*Problem to solve:*
You are asked to filter the data below and copy every line holding "documents".
#####
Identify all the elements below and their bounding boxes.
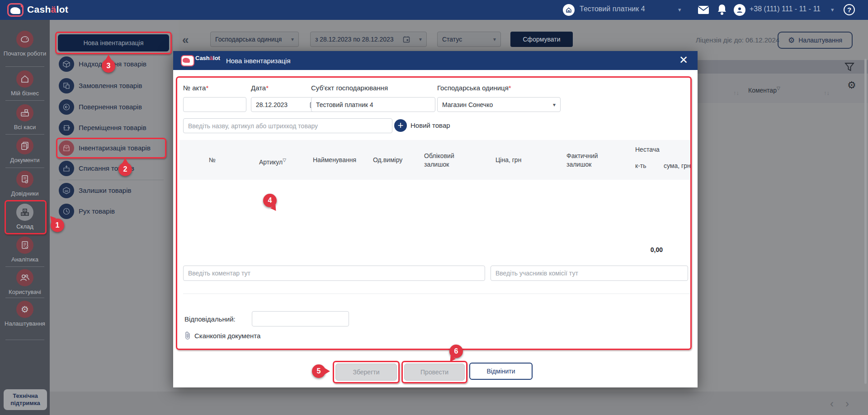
goods-stock-icon[interactable] bbox=[59, 183, 74, 198]
getting-started-icon[interactable] bbox=[16, 31, 33, 48]
account-caret-icon[interactable]: ▾ bbox=[678, 6, 681, 13]
generate-button[interactable]: Сформувати bbox=[510, 32, 573, 47]
sidebar-item-settings[interactable]: Налаштування bbox=[0, 320, 50, 327]
sort-icon[interactable]: ↑↓ bbox=[824, 89, 830, 96]
column-filter-icon[interactable]: ▽ bbox=[777, 86, 780, 91]
divider bbox=[59, 180, 164, 180]
divider bbox=[5, 266, 44, 267]
annotation-badge-1: 1 bbox=[51, 219, 64, 232]
annotation-badge-6: 6 bbox=[449, 345, 463, 358]
menu-item-goods-movement[interactable]: Рух товарів bbox=[79, 207, 115, 215]
divider bbox=[5, 298, 44, 298]
divider bbox=[5, 168, 44, 168]
annotation-box-post bbox=[401, 361, 467, 383]
phone-number: +38 (111) 111 - 11 - 11 bbox=[750, 5, 821, 13]
annotation-box-inventory-item bbox=[56, 138, 166, 159]
goods-order-icon[interactable] bbox=[59, 78, 74, 93]
close-icon[interactable]: ✕ bbox=[679, 54, 688, 66]
sidebar-item-cash-registers[interactable]: Всі каси bbox=[0, 124, 50, 131]
help-icon[interactable]: ? bbox=[844, 4, 855, 15]
bell-icon[interactable] bbox=[717, 4, 727, 15]
goods-transfer-icon[interactable] bbox=[59, 120, 74, 135]
scrollbar[interactable] bbox=[864, 59, 867, 384]
my-business-icon[interactable] bbox=[16, 70, 33, 88]
chevron-down-icon: ▾ bbox=[493, 36, 496, 42]
sidebar-item-directories[interactable]: Довідники bbox=[0, 190, 50, 197]
tech-support-button[interactable]: Технічна підтримка bbox=[4, 389, 47, 410]
whale-icon bbox=[10, 7, 20, 14]
annotation-badge-5: 5 bbox=[312, 364, 326, 378]
license-expiry-text: Ліцензія діє до: 06.12.2024 bbox=[696, 36, 779, 44]
settings-button[interactable]: ⚙ Налаштування bbox=[778, 32, 853, 49]
modal-cashalot-logo bbox=[181, 55, 194, 66]
divider bbox=[5, 340, 44, 340]
sidebar-item-my-business[interactable]: Мій бізнес bbox=[0, 90, 50, 97]
menu-item-goods-stock[interactable]: Залишки товарів bbox=[79, 187, 132, 194]
annotation-box-new-inventory bbox=[55, 32, 172, 54]
goods-receipt-icon[interactable] bbox=[59, 56, 74, 72]
sidebar-item-analytics[interactable]: Аналітика bbox=[0, 256, 50, 263]
modal-title: Нова інвентаризація bbox=[226, 57, 291, 65]
menu-item-goods-order[interactable]: Замовлення товарів bbox=[79, 82, 142, 89]
bg-comment-column[interactable]: Коментар▽ bbox=[748, 86, 780, 94]
table-settings-gear-icon[interactable]: ⚙ bbox=[847, 79, 856, 91]
chevron-down-icon: ▾ bbox=[419, 36, 422, 42]
account-switcher[interactable]: Тестовий платник 4 bbox=[580, 5, 645, 13]
collapse-menu-icon[interactable]: « bbox=[182, 33, 189, 47]
status-filter[interactable]: Статус ▾ bbox=[437, 32, 501, 47]
divider bbox=[5, 100, 44, 101]
sidebar-item-documents[interactable]: Документи bbox=[0, 157, 50, 163]
sort-icon[interactable]: ↑↓ bbox=[733, 89, 739, 96]
user-avatar-icon[interactable] bbox=[734, 4, 745, 16]
page-prev-icon[interactable]: ‹ bbox=[830, 397, 834, 410]
divider bbox=[5, 66, 44, 67]
whale-icon bbox=[183, 58, 190, 63]
logo-heart-icon: ♥ bbox=[20, 4, 23, 9]
annotation-badge-2: 2 bbox=[118, 163, 132, 176]
filter-funnel-icon[interactable] bbox=[844, 62, 854, 72]
chevron-down-icon: ▾ bbox=[291, 36, 294, 42]
users-icon[interactable] bbox=[16, 269, 33, 286]
brand-title: Cashälot bbox=[27, 4, 68, 15]
annotation-box-save bbox=[333, 361, 400, 383]
menu-item-goods-transfer[interactable]: Переміщення товарів bbox=[79, 124, 146, 131]
annotation-box-modal-form bbox=[176, 76, 692, 350]
cancel-button[interactable]: Відмінити bbox=[469, 363, 533, 380]
settings-button-label: Налаштування bbox=[798, 37, 842, 44]
annotation-badge-4: 4 bbox=[263, 194, 277, 207]
goods-return-icon[interactable] bbox=[59, 99, 74, 115]
mail-icon[interactable] bbox=[698, 5, 709, 14]
cashalot-logo: ♥ bbox=[7, 3, 24, 17]
app-screen: ♥ Cashälot Тестовий платник 4 ▾ +38 (111… bbox=[0, 0, 868, 415]
business-unit-filter[interactable]: Господарська одиниця ▾ bbox=[210, 32, 299, 47]
goods-movement-icon[interactable] bbox=[59, 204, 74, 219]
date-range-filter[interactable]: з 28.12.2023 по 28.12.2023 ▾ bbox=[310, 32, 427, 47]
home-icon bbox=[563, 4, 575, 16]
calendar-icon[interactable] bbox=[403, 36, 410, 43]
page-next-icon[interactable]: › bbox=[845, 397, 849, 410]
phone-caret-icon[interactable]: ▾ bbox=[831, 6, 834, 13]
cash-registers-icon[interactable] bbox=[16, 104, 33, 121]
status-filter-label: Статус bbox=[442, 36, 462, 43]
sidebar-item-users[interactable]: Користувачі bbox=[0, 289, 50, 295]
modal-brand-text: Cashälot bbox=[195, 55, 220, 61]
analytics-icon[interactable] bbox=[16, 237, 33, 254]
top-bar: ♥ Cashälot Тестовий платник 4 ▾ +38 (111… bbox=[0, 0, 868, 20]
menu-item-goods-return[interactable]: Повернення товарів bbox=[79, 103, 142, 111]
settings-gear-icon[interactable]: ⚙ bbox=[16, 301, 33, 318]
divider bbox=[5, 134, 44, 135]
date-range-value: з 28.12.2023 по 28.12.2023 bbox=[315, 36, 394, 43]
goods-writeoff-icon[interactable] bbox=[59, 161, 74, 176]
gear-icon: ⚙ bbox=[788, 36, 795, 45]
annotation-badge-3: 3 bbox=[102, 59, 115, 73]
pagination-bar bbox=[50, 392, 868, 415]
directories-icon[interactable] bbox=[16, 171, 33, 188]
documents-icon[interactable] bbox=[16, 137, 33, 154]
sidebar-item-getting-started[interactable]: Початок роботи bbox=[0, 50, 50, 57]
annotation-box-warehouse bbox=[5, 200, 47, 234]
business-unit-filter-label: Господарська одиниця bbox=[215, 36, 282, 43]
#####
*Task result:*
sidebar-item-documents[interactable]: Документи bbox=[0, 157, 50, 163]
documents-icon[interactable] bbox=[16, 137, 33, 154]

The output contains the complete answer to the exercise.